The current losses of the Mars and Coca-Cola North America accounts alone have pulled an estimated $2.5 billion in billings from the enterprise, based on COMvergence — although WPP has additionally picked up roughly $1.4 billion to date this yr in new and retained shoppers.
“Any time you rework a enterprise as dramatically as we’ve got, you’re going to expertise some disruption,” mentioned Lesser. “We did see that within the first half however we’re considerably by means of that transformation.”
Perhaps. However the first half left scars. They usually’re nonetheless contemporary.
Simply weeks after entering into the CEO position, Lesser made waves when he informed Adweek “no human would contact a media plan inside 5 years”. The remark — meant to underscore WPP’s AI ambitions — rattled inside groups. The broader level was about creating new roles, not eliminating them however the message received misplaced. And it didn’t assist that months later, Lesser oversaw the merger of efficiency advertising and marketing unit Nexus with the funding workforce into a brand new group: Media Administration & Supply.

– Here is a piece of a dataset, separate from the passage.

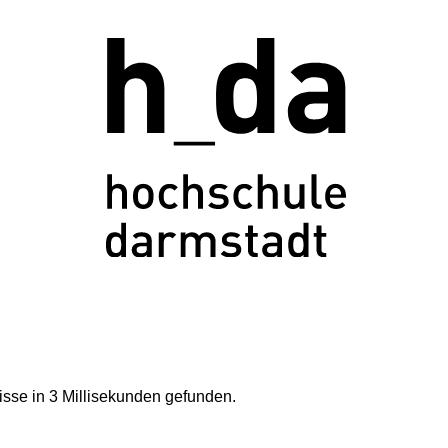
sse in 3 Millisekunden gefunden.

Internally, that transfer raised eyebrows, based on three separate sources. Some noticed it as an overdue elevation of Nexus. Others had been extra skeptical — studying it as groundwork for coaching AI techniques to finally take over elements of the media shopping for course of. The adjustments affected practically half of the enterprise in North America, and triggered a wave of senior departures.
“It’s honest to say that our principal contacts there aren’t snug with these adjustments due to that phrase “automation” — it’s so prevalent in every thing there in the meanwhile,” mentioned an advert exec, who works carefully with WPP Media.
The identical upheaval unsettling WPP Media’s North American groups is central to its world reinvention. It’s the market with the richest prizes — and a few of its costliest losses — making it each the jewel and the fault line in WPP’s transformation.